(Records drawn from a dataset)
========

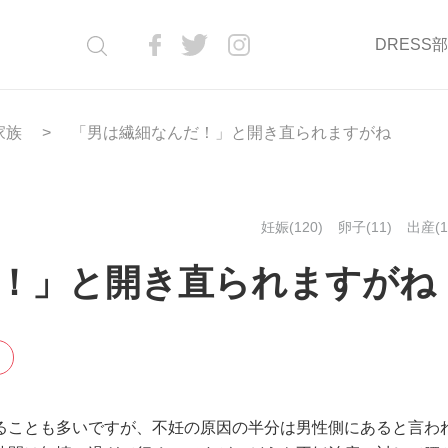
DRESS
家族
「男は繊細なんだ！」と開き直られますがね
妊娠(120)
卵子(11)
出産(1
！」と開き直られますがね
ることも多いですが、不妊の原因の半分は男性側にあると言わ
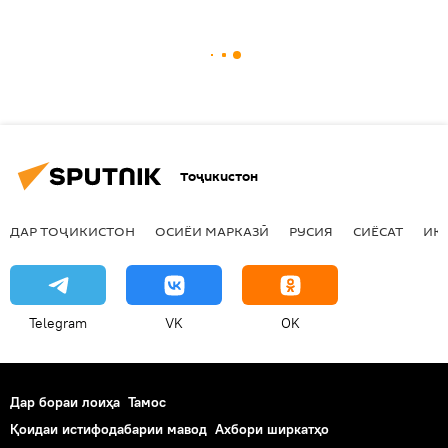
Тоҷикистон
ДАР ТОҶИКИСТОН
ОСИЁИ МАРКАЗӢ
РУСИЯ
СИЁСАТ
ИҚ
Telegram
VK
OK
Дар бораи лоиҳа
Тамос
Қоидаи истифодабарии мавод
Ахбори ширкатҳо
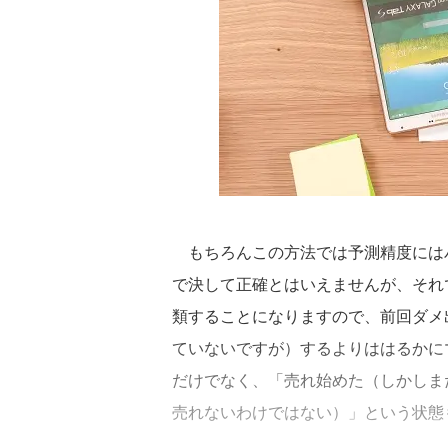
もちろんこの方法では予測精度には
で決して正確とはいえませんが、それ
類することになりますので、前回ダメ
ていないですが）するよりははるかに
だけでなく、「売れ始めた（しかしま
売れないわけではない）」という状態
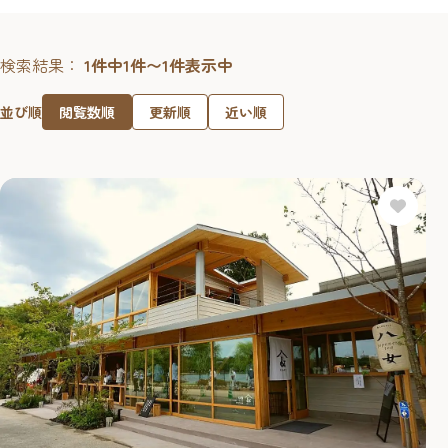
検索結果：
1件中1件〜1件表示中
閲覧数順
更新順
近い順
並び順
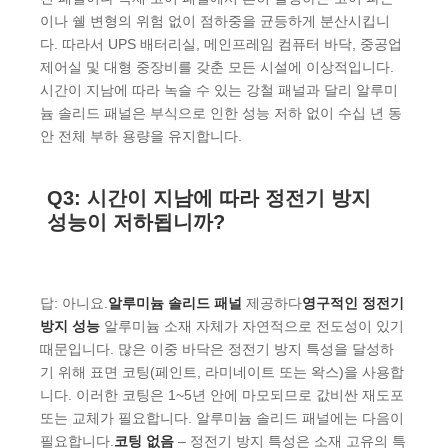
이나 쉘 변형의 위험 없이 점하중을 균등하게 분산시킵니
다. 따라서 UPS 배터리실, 메인프레임 컴퓨터 바닥, 중공업
제어실 및 대형 중장비를 갖춘 모든 시설에 이상적입니다.
시간이 지남에 따라 녹슬 수 있는 강철 패널과 달리 알루미
늄 솔리드 패널은 부식으로 인한 성능 저하 없이 수십 년 동
안 전체 부하 용량을 유지합니다.
Q3: 시간이 지남에 따라 정전기 방지
성능이 저하됩니까?
답: 아니요.
알루미늄 솔리드 패널
제공하다
영구적인 정전기
방지 성능
알루미늄 소재 자체가 자연적으로 전도성이 있기
때문입니다. 많은 이중 바닥은 정전기 방지 특성을 달성하
기 위해 표면 코팅(페인트, 라미네이트 또는 왁스)을 사용합
니다. 이러한 코팅은 1~5년 안에 마모되므로 값비싼 재도포
또는 교체가 필요합니다. 알루미늄 솔리드 패널에는 다음이
필요합니다.
코팅 없음
– 정전기 방지 특성은 소재 고유의 특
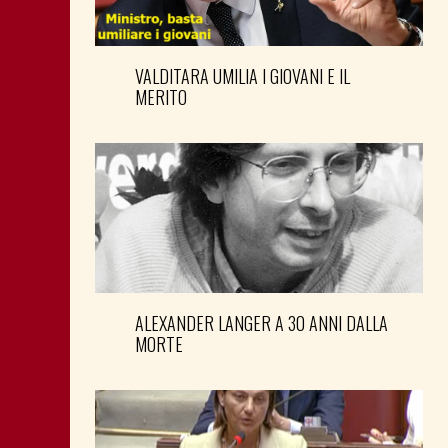
VALDITARA UMILIA I GIOVANI E IL
MERITO
ALEXANDER LANGER A 30 ANNI DALLA
MORTE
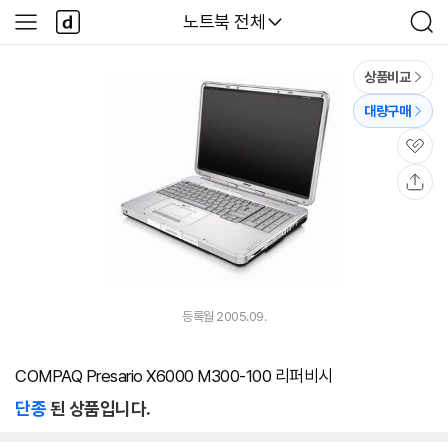
본문 바로가기
다
다나와
노트북 전체
사
검
나
이
색
와
드
메
메
상품비교
인
뉴
대량구매
관
심
공
유
등록월 2005.09.
COMPAQ Presario X6000 M300-100 리퍼비시
단종
된 상품입니다.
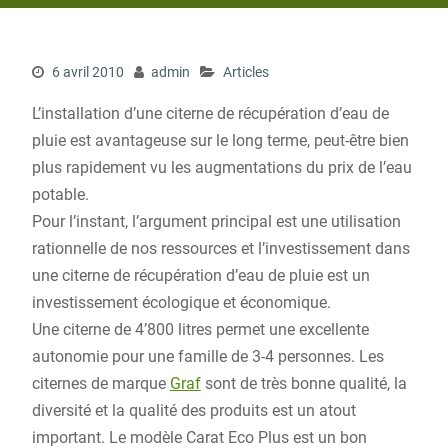
6 avril 2010
admin
Articles
L’installation d’une citerne de récupération d’eau de
pluie est avantageuse sur le long terme, peut-être bien
plus rapidement vu les augmentations du prix de l’eau
potable.
Pour l’instant, l’argument principal est une utilisation
rationnelle de nos ressources et l’investissement dans
une citerne de récupération d’eau de pluie est un
investissement écologique et économique.
Une citerne de 4’800 litres permet une excellente
autonomie pour une famille de 3-4 personnes. Les
citernes de marque
Graf
sont de très bonne qualité, la
diversité et la qualité des produits est un atout
important. Le modèle Carat Eco Plus est un bon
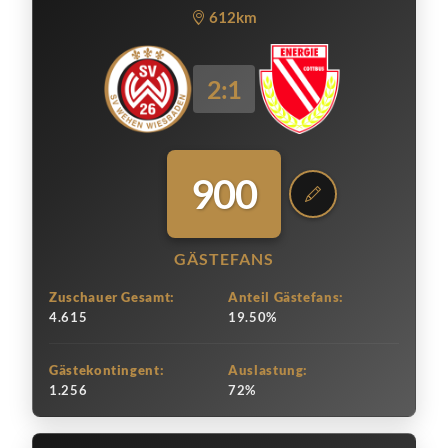
612km
2:1
900
GÄSTEFANS
Zuschauer Gesamt:
Anteil Gästefans:
4.615
19.50%
Gästekontingent:
Auslastung:
1.256
72%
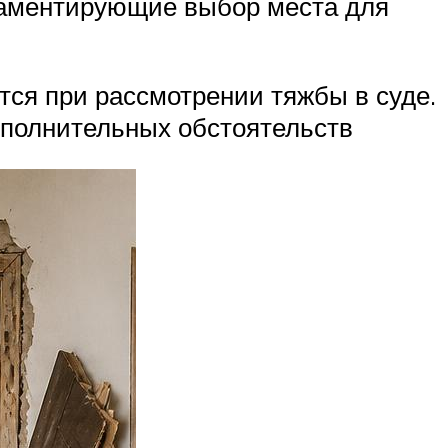
ламентирующие выбор места для
ся при рассмотрении тяжбы в суде.
ополнительных обстоятельств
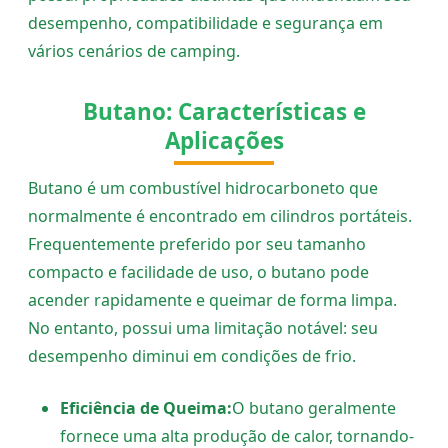
desempenho, compatibilidade e segurança em
vários cenários de camping.
Butano: Características e
Aplicações
Butano é um combustível hidrocarboneto que
normalmente é encontrado em cilindros portáteis.
Frequentemente preferido por seu tamanho
compacto e facilidade de uso, o butano pode
acender rapidamente e queimar de forma limpa.
No entanto, possui uma limitação notável: seu
desempenho diminui em condições de frio.
Eficiência de Queima:
O butano geralmente
fornece uma alta produção de calor, tornando-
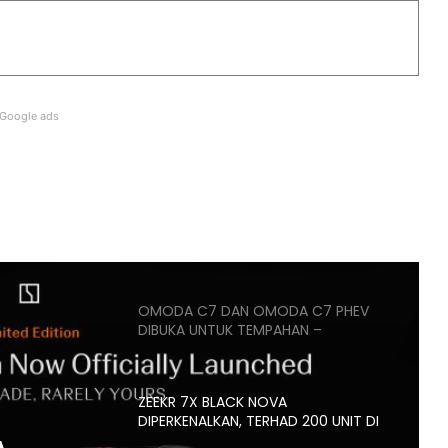
PASARAN EV CHINA MULA PERLAHAN,
JUALAN SUSUT 14 PERATUS
Google ads
BMW IX3 50 XDRIVE M SPORT PRO
BAHARU TIBA DI MALAYSIA – HARGA
MULA RM399K
HYUNDAI STARGAZER X
DIPERTONTONKAN DI MALAYSIA
OMODA C7 DAN OMODA C7 PHEV
DIBUKA UNTUK TEMPAHAN –
ANGGARAN HARGA MULA RM160K
ZEEKR 7X BLACK NOVA
DIPERKENALKAN, TERHAD 200 UNIT DI
MALAYSIA, HARGA MULA RM235K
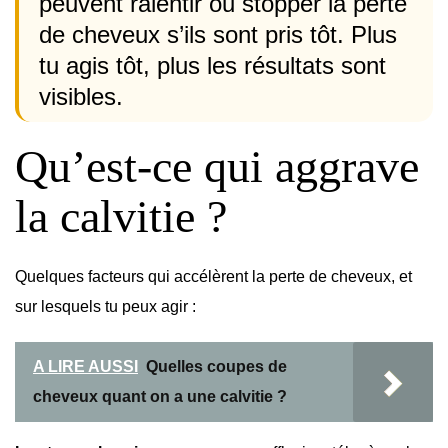
peuvent ralentir ou stopper la perte
de cheveux s’ils sont pris tôt. Plus
tu agis tôt, plus les résultats sont
visibles.
Qu’est-ce qui aggrave
la calvitie ?
Quelques facteurs qui accélèrent la perte de cheveux, et
sur lesquels tu peux agir :
A LIRE AUSSI
Quelles coupes de
cheveux quant on a une calvitie ?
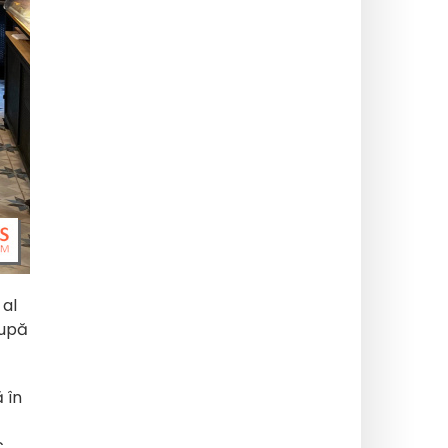
al
după
 în
c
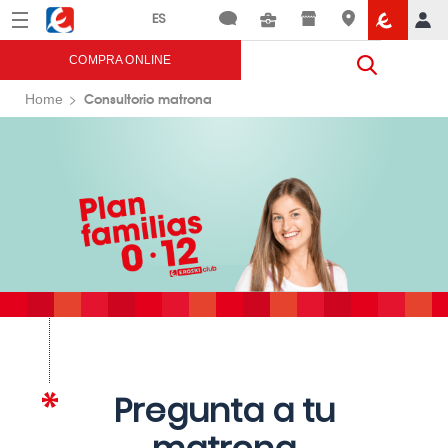
Menú
Eroski
COMPRA ONLINE
Consultorio matrona
Home
Pregunta a tu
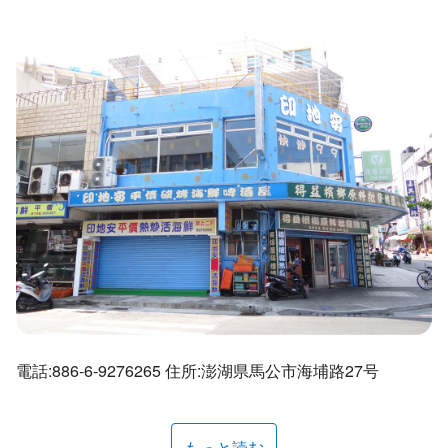
ไทย
Bahasa indonesia
電話:886-6-9276265 住所:澎湖県馬公市海埔路27号
もっと読む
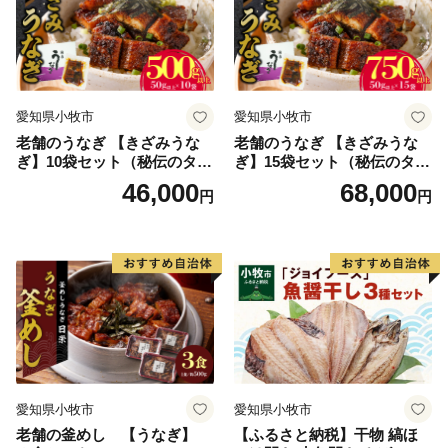
愛知県小牧市
愛知県小牧市
老舗のうなぎ 【きざみうな
老舗のうなぎ 【きざみうな
ぎ】10袋セット（秘伝のタレ
ぎ】15袋セット（秘伝のタレ
付）
付）
46,000
68,000
円
円
愛知県小牧市
愛知県小牧市
老舗の釜めし 【うなぎ】
【ふるさと納税】干物 縞ほ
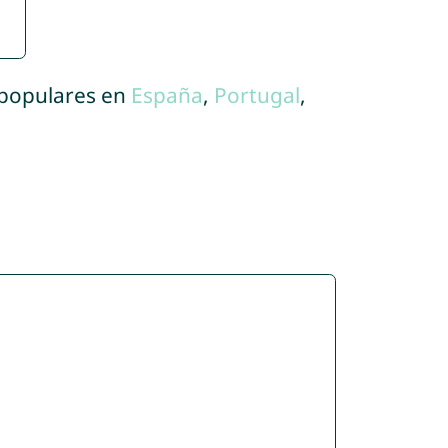
 populares en
España
,
Portugal
,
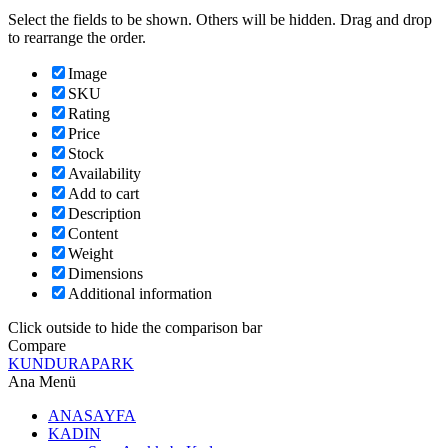
Select the fields to be shown. Others will be hidden. Drag and drop
to rearrange the order.
Image
SKU
Rating
Price
Stock
Availability
Add to cart
Description
Content
Weight
Dimensions
Additional information
Click outside to hide the comparison bar
Compare
KUNDURAPARK
Ana Menü
ANASAYFA
KADIN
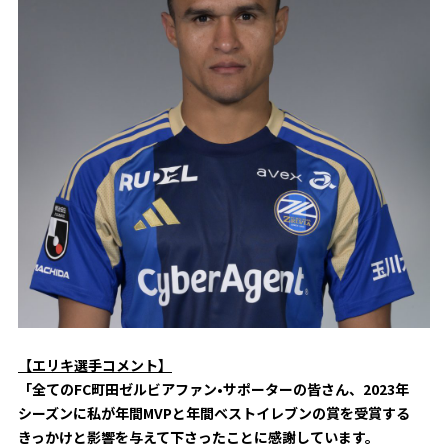
ビジターサポーターの皆様へ
ゼル塾
お問い合わせ
利用規約
肖像権・ロゴについて
プライバシ
三輪緑山ベースを利用
車イスでの観戦
ＦＣ町田ゼルビアスポーツクラブ
三輪緑山ベースご利用案内
試合運営管理規程
ＦＣ町田ゼルビアアカデミー
ゼルビアフットサルパーク
【エリキ選手コメント】
「全てのFC町田ゼルビアファン•サポーターの皆さん、2023年
シーズンに私が年間MVPと年間ベストイレブンの賞を受賞する
きっかけと影響を与えて下さったことに感謝しています。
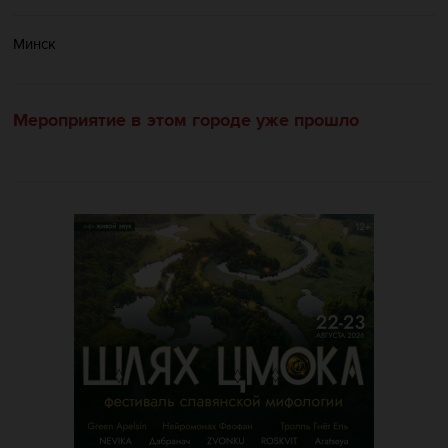
Минск
Мероприятие в этом городе уже прошло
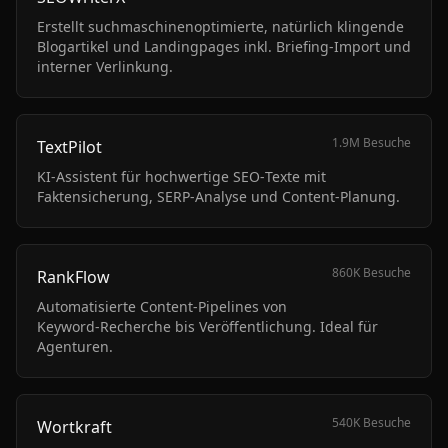
Erstellt suchmaschinenoptimierte, natürlich klingende
Blogartikel und Landingpages inkl. Briefing‑Import und
interner Verlinkung.
1.9M
Besuche
TextPilot
KI‑Assistent für hochwertige SEO‑Texte mit
Faktensicherung, SERP‑Analyse und Content‑Planung.
860K
Besuche
RankFlow
Automatisierte Content‑Pipelines von
Keyword‑Recherche bis Veröffentlichung. Ideal für
Agenturen.
540K
Besuche
Wortkraft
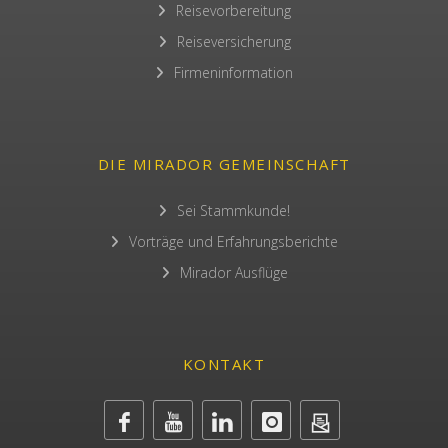
Reisevorbereitung
Reiseversicherung
Firmeninformation
DIE MIRADOR GEMEINSCHAFT
Sei Stammkunde!
Vorträge und Erfahrungsberichte
Mirador Ausflüge
KONTAKT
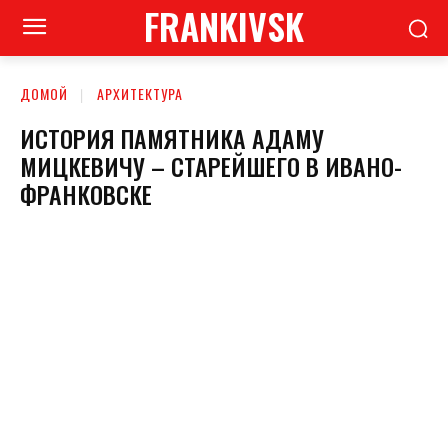
FRANKIVSK
ДОМОЙ
АРХИТЕКТУРА
ИСТОРИЯ ПАМЯТНИКА АДАМУ
МИЦКЕВИЧУ – СТАРЕЙШЕГО В ИВАНО-
ФРАНКОВСКЕ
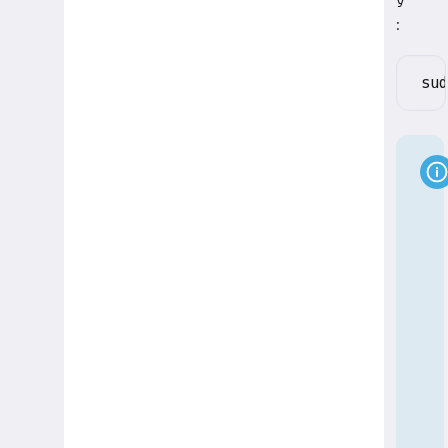
у
:
sud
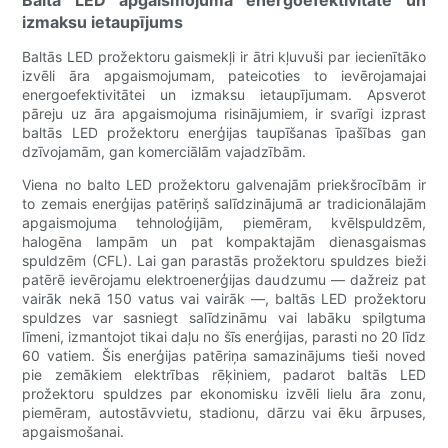
izmaksu ietaupījums
Baltās LED prožektoru gaismekļi ir ātri kļuvuši par iecienītāko
izvēli āra apgaismojumam, pateicoties to ievērojamajai
energoefektivitātei un izmaksu ietaupījumam. Apsverot
pāreju uz āra apgaismojuma risinājumiem, ir svarīgi izprast
baltās LED prožektoru enerģijas taupīšanas īpašības gan
dzīvojamām, gan komerciālām vajadzībām.
Viena no balto LED prožektoru galvenajām priekšrocībām ir
to zemais enerģijas patēriņš salīdzinājumā ar tradicionālajām
apgaismojuma tehnoloģijām, piemēram, kvēlspuldzēm,
halogēna lampām un pat kompaktajām dienasgaismas
spuldzēm (CFL). Lai gan parastās prožektoru spuldzes bieži
patērē ievērojamu elektroenerģijas daudzumu — dažreiz pat
vairāk nekā 150 vatus vai vairāk —, baltās LED prožektoru
spuldzes var sasniegt salīdzināmu vai labāku spilgtuma
līmeni, izmantojot tikai daļu no šīs enerģijas, parasti no 20 līdz
60 vatiem. Šis enerģijas patēriņa samazinājums tieši noved
pie zemākiem elektrības rēķiniem, padarot baltās LED
prožektoru spuldzes par ekonomisku izvēli lielu āra zonu,
piemēram, autostāvvietu, stadionu, dārzu vai ēku ārpuses,
apgaismošanai.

========

→ What the exercise asks: Beginning with the first line of the records, write out every line up to and including the one with "sont de très bonne qualité, la", exactly, and omit all pictures.

→ Worked solution:
DRESS
家族
「男は繊細なんだ！」と開き直られますがね
妊娠(120)
卵子(11)
出産(1
！」と開き直られますがね
ることも多いですが、不妊の原因の半分は男性側にあると言わ
Тоҷикистон
ДАР ТОҶИКИСТОН
ОСИЁИ МАРКАЗӢ
РУСИЯ
СИЁСАТ
ИҚ
Telegram
VK
OK
Дар бораи лоиҳа
Тамос
Қоидаи истифодабарии мавод
Ахбори ширкатҳо
もちろんこの方法では予測精度には
で決して正確とはいえませんが、それ
類することになりますので、前回ダメ
ていないですが）するよりははるかに
だけでなく、「売れ始めた（しかしま
売れないわけではない）」という状態
検索結果：
1件中1件〜1件表示中
閲覧数順
更新順
近い順
並び順
이나 쉘 변형의 위험 없이 점하중을 균등하게 분산시킵니
다. 따라서 UPS 배터리실, 메인프레임 컴퓨터 바닥, 중공업
제어실 및 대형 중장비를 갖춘 모든 시설에 이상적입니다.
시간이 지남에 따라 녹슬 수 있는 강철 패널과 달리 알루미
늄 솔리드 패널은 부식으로 인한 성능 저하 없이 수십 년 동
안 전체 부하 용량을 유지합니다.
Q3: 시간이 지남에 따라 정전기 방지
성능이 저하됩니까?
답: 아니요.
알루미늄 솔리드 패널
제공하다
영구적인 정전기
방지 성능
알루미늄 소재 자체가 자연적으로 전도성이 있기
때문입니다. 많은 이중 바닥은 정전기 방지 특성을 달성하
기 위해 표면 코팅(페인트, 라미네이트 또는 왁스)을 사용합
니다. 이러한 코팅은 1~5년 안에 마모되므로 값비싼 재도포
또는 교체가 필요합니다. 알루미늄 솔리드 패널에는 다음이
필요합니다.
코팅 없음
– 정전기 방지 특성은 소재 고유의 특
VALDITARA UMILIA I GIOVANI E IL
MERITO
ALEXANDER LANGER A 30 ANNI DALLA
MORTE
본문 바로가기
다
다나와
노트북 전체
사
검
나
이
색
와
드
메
메
상품비교
인
뉴
대량구매
관
심
공
유
등록월 2005.09.
COMPAQ Presario X6000 M300-100 리퍼비시
단종
된 상품입니다.
6 avril 2010
admin
Articles
L’installation d’une citerne de récupération d’eau de
pluie est avantageuse sur le long terme, peut-être bien
plus rapidement vu les augmentations du prix de l’eau
potable.
Pour l’instant, l’argument principal est une utilisation
rationnelle de nos ressources et l’investissement dans
une citerne de récupération d’eau de pluie est un
investissement écologique et économique.
Une citerne de 4’800 litres permet une excellente
autonomie pour une famille de 3-4 personnes. Les
citernes de marque
Graf
sont de très bonne qualité, la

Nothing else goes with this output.